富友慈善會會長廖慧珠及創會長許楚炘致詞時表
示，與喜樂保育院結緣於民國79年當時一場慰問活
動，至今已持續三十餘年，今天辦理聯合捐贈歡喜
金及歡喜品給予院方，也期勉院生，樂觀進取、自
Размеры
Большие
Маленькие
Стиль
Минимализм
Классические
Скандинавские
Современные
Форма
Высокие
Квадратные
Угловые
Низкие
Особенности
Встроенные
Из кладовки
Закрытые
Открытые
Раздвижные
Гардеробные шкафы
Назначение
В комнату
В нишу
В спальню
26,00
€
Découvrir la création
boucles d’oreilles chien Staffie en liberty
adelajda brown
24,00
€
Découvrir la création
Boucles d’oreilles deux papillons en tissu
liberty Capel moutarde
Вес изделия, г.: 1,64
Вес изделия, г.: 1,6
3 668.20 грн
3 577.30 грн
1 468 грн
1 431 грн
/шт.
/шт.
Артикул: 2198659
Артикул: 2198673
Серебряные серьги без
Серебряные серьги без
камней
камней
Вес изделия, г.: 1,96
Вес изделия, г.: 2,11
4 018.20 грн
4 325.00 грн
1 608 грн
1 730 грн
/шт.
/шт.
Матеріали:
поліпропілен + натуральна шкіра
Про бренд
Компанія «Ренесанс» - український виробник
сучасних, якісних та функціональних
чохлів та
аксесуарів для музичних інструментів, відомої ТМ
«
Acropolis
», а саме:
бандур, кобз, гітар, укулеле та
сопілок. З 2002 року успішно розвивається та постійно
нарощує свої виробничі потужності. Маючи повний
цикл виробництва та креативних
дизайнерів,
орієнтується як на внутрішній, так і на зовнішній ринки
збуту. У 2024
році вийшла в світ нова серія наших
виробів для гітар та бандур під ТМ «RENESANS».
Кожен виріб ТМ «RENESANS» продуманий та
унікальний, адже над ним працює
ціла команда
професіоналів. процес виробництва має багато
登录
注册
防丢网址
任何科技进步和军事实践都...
* * *
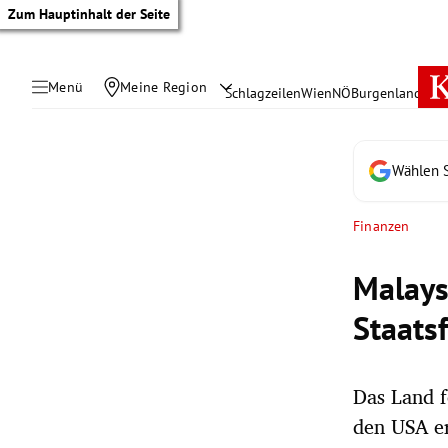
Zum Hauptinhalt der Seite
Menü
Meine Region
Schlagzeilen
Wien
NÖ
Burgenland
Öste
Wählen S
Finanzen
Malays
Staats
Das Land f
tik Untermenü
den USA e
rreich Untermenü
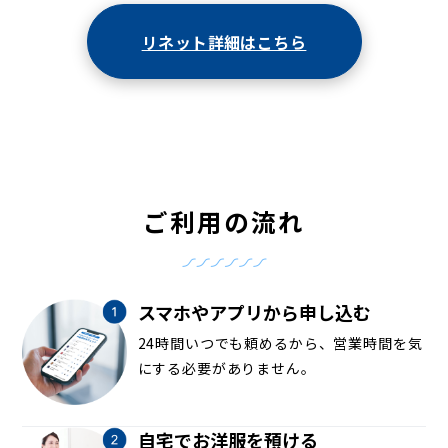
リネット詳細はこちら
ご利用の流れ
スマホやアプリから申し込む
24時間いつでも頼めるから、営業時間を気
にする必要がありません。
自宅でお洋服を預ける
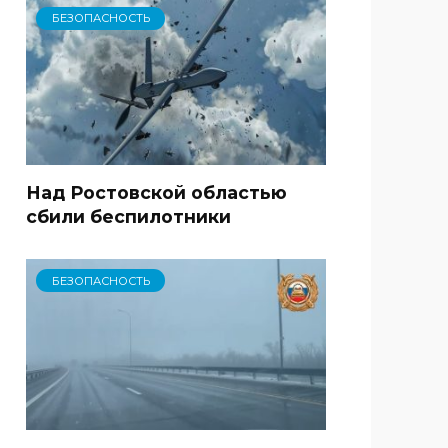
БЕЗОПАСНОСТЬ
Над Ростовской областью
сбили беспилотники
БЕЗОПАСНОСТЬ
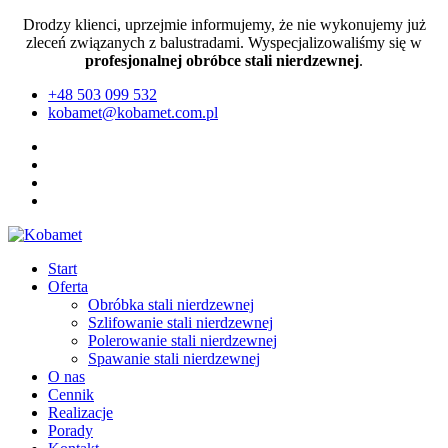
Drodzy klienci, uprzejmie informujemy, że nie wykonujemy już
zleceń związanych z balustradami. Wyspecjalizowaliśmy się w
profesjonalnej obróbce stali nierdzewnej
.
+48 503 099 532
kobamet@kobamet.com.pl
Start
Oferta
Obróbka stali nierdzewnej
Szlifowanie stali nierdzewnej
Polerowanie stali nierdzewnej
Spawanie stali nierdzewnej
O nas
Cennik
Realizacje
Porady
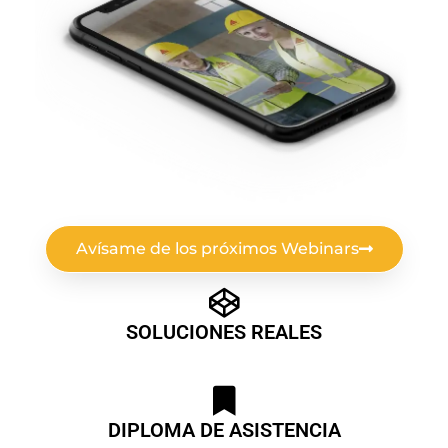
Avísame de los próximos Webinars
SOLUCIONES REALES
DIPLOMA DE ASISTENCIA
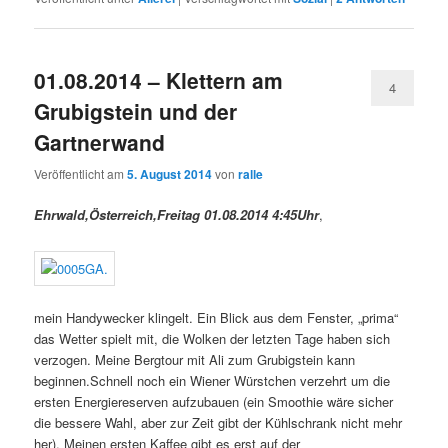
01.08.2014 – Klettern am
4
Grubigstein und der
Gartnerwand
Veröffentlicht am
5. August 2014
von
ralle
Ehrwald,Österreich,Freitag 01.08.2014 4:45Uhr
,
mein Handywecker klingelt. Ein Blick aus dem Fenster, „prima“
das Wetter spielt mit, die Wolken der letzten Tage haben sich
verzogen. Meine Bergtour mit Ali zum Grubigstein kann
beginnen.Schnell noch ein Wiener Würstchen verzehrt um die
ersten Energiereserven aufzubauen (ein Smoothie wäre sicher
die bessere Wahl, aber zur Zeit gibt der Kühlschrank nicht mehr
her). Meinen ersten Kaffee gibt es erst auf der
==
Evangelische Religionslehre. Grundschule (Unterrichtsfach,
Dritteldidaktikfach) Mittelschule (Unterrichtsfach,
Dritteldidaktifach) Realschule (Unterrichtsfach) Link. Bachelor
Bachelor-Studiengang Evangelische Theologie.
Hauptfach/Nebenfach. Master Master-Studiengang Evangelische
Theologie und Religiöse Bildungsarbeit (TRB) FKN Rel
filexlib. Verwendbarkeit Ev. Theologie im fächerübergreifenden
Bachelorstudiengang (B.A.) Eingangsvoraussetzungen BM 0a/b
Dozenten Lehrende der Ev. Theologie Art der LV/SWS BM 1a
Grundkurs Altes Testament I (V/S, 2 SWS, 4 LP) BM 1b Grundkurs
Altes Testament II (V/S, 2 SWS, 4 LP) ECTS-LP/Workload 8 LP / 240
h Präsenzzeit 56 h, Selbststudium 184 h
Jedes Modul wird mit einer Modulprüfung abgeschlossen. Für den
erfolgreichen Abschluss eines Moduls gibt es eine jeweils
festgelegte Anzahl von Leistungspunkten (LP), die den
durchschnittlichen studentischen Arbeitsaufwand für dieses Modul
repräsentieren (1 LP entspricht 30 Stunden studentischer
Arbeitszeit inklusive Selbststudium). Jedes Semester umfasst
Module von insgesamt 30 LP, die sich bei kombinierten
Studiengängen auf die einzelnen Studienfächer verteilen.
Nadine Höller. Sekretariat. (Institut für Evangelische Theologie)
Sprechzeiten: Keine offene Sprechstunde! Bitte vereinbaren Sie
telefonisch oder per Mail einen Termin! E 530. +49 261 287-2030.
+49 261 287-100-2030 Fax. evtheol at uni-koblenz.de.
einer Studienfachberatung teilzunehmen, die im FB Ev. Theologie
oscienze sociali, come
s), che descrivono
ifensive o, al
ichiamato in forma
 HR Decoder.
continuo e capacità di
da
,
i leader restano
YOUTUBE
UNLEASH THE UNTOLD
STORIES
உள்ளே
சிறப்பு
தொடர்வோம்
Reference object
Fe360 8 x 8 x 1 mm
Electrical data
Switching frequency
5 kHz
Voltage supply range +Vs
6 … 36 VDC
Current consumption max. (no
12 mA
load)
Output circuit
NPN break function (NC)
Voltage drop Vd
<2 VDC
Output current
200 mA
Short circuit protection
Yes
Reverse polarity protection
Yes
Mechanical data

TASK PROMPT
Your answer should consist of copies of the lines above that include the string "виробництва".

WORKED SOLUTION
цикл виробництва та креативних
професіоналів. процес виробництва має багато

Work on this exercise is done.